Por eso, en paralelo a estas conjeturas, la cosmología trabaja también con explicaciones alternativas que intentan mantener un vínculo con la comprobación empírica (modelos cíclicos o de rebote, por ejemplo). En esa línea, ECOticias se hizo eco hace años de propuestas que sitúan fases previas al Big Bang dentro de marcos de gravedad cuántica, sin necesidad de introducir un “agente” externo que lo diseñe.

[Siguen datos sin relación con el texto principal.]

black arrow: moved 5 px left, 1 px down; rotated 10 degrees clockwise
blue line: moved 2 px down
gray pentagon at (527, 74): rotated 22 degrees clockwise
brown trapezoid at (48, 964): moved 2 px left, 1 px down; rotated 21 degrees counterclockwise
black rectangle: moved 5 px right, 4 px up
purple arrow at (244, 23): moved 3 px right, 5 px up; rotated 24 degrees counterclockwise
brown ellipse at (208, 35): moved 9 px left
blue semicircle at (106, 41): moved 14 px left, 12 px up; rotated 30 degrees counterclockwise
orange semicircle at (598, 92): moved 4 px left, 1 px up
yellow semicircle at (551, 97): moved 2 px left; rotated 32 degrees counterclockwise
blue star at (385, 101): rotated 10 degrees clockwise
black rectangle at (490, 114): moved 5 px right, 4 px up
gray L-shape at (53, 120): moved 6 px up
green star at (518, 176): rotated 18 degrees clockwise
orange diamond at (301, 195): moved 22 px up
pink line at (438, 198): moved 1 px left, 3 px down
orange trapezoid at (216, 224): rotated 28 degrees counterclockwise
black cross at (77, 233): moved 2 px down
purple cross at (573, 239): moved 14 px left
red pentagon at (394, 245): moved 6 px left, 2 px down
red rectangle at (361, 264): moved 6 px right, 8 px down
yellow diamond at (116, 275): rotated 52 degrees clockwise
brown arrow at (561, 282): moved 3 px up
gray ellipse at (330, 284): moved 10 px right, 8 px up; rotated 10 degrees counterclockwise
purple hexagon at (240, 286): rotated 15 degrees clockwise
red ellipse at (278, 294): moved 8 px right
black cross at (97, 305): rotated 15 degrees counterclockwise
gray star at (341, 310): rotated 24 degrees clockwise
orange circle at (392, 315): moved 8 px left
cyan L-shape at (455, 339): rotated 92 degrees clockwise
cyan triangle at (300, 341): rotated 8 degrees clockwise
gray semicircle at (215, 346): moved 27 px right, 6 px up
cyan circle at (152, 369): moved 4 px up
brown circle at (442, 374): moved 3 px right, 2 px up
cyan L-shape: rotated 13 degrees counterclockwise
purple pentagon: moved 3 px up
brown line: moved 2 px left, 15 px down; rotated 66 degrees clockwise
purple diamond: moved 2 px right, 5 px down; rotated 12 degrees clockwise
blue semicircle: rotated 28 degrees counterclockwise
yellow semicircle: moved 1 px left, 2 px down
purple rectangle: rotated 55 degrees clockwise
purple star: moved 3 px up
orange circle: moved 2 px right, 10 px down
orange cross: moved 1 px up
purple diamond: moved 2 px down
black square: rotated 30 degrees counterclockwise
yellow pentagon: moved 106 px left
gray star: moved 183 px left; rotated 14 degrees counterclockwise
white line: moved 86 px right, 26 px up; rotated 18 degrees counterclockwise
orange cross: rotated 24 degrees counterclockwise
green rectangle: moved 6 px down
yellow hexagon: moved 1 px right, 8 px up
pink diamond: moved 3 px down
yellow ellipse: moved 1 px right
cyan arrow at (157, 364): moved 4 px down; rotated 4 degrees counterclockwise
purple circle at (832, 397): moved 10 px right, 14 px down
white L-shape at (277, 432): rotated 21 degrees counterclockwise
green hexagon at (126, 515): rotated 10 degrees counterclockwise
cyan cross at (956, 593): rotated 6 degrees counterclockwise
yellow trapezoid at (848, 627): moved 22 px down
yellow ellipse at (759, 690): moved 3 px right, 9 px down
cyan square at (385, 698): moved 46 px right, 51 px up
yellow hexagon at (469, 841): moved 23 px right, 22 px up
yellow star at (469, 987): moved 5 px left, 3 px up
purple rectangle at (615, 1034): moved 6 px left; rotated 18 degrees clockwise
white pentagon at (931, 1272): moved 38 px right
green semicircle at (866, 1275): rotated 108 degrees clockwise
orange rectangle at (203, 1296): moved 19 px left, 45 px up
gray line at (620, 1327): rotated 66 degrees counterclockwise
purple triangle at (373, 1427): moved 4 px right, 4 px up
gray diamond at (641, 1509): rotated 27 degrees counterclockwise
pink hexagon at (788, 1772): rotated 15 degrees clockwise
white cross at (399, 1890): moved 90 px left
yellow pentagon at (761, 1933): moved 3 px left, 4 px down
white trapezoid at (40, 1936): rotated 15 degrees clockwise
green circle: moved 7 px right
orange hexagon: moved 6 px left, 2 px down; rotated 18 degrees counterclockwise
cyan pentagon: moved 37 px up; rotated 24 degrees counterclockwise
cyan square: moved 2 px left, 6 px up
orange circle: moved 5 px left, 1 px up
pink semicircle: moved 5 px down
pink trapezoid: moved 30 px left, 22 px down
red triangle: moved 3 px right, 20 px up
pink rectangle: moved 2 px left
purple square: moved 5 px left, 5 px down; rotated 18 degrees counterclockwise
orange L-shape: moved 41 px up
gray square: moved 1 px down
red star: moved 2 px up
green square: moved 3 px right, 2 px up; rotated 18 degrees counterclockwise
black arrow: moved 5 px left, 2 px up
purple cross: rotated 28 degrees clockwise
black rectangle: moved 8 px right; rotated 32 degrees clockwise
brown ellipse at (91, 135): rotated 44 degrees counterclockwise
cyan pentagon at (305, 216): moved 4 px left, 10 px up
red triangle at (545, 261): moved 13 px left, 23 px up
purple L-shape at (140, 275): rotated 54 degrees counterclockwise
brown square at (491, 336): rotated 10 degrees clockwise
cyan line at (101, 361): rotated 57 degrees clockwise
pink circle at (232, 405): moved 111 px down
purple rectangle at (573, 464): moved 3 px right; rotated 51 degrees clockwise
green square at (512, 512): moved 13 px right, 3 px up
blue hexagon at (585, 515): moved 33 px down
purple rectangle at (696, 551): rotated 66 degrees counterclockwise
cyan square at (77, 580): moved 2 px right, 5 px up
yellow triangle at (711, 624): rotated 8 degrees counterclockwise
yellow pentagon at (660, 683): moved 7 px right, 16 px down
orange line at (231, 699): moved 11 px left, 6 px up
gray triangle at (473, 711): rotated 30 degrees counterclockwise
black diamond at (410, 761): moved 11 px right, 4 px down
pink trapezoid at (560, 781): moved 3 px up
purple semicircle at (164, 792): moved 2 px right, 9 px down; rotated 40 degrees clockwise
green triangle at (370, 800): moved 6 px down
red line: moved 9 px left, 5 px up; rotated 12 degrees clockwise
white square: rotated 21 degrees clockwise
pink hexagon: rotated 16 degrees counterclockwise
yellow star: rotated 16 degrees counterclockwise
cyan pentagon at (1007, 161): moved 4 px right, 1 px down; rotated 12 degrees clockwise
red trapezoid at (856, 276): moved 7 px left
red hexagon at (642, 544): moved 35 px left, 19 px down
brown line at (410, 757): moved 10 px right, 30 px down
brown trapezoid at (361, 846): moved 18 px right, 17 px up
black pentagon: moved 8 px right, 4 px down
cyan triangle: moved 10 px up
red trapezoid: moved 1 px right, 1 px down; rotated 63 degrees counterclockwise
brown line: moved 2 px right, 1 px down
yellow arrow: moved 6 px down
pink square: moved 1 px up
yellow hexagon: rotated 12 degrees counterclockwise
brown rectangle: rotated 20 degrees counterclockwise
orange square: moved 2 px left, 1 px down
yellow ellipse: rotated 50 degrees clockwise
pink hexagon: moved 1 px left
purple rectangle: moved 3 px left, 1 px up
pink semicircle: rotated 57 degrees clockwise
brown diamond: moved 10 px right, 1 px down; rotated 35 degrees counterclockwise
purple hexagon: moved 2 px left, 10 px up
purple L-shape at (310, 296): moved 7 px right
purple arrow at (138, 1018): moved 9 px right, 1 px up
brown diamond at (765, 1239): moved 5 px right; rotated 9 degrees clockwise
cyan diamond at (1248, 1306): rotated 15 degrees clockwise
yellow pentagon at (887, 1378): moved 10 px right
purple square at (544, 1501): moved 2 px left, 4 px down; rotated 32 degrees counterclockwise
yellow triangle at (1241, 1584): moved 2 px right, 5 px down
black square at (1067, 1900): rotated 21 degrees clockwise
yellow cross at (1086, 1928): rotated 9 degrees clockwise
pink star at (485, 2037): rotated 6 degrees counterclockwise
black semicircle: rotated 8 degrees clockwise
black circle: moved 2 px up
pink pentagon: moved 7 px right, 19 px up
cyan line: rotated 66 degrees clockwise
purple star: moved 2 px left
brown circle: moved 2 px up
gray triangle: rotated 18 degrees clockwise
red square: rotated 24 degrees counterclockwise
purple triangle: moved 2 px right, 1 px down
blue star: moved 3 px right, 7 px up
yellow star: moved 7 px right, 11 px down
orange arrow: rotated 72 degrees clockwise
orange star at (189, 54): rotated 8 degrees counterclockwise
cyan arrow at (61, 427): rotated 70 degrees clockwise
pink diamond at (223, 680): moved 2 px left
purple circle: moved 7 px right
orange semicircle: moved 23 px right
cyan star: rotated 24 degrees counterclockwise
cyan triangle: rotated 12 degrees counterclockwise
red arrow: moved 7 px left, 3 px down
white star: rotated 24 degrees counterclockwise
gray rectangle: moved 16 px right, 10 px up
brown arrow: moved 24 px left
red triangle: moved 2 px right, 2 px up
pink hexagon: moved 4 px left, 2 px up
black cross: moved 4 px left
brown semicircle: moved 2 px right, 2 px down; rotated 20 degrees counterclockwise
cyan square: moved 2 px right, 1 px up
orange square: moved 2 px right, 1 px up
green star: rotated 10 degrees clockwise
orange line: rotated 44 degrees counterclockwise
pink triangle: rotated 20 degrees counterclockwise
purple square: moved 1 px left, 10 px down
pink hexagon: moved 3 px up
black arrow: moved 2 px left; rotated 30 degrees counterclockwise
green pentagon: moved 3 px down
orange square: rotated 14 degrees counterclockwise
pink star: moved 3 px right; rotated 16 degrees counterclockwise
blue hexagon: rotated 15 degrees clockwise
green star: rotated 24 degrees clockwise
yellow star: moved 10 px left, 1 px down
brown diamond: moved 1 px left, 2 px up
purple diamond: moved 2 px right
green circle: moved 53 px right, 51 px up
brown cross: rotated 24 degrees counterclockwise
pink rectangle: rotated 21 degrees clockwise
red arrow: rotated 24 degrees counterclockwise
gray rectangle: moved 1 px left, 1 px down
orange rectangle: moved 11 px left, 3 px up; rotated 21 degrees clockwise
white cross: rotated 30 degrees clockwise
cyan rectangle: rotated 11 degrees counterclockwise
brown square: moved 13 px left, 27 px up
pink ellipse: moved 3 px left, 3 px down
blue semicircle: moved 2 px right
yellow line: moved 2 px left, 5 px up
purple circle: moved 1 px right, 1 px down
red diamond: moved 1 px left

En el fondo, el debate que vuelve a encender Loeb no es solo “si podría ser”, sino “qué significaría demostrarlo”. Incluso aceptando la especulación como herramienta (a veces útil para abrir preguntas), la ciencia termina exigiendo un peaje (predicciones, datos, capacidad de refutación). Sin ese puente, el terreno se parece más a una filosofía de la naturaleza con ropaje cosmológico que a una hipótesis científicamente operativa.
Loeb lo formula como una posibilidad inspiradora, casi un espejo para la civilización humana (si alguna vez podría reproducir condiciones cósmicas extremas). Pero hoy el estado de la cuestión es más sobrio. Hay indicios y anomalías interesantes en astronomía, sí, y cada nuevo “mensajero interestelar” aporta datos. Lo que aún no existe es una evidencia que obligue a abandonar explicaciones naturales en favor de un “universo fabricado”.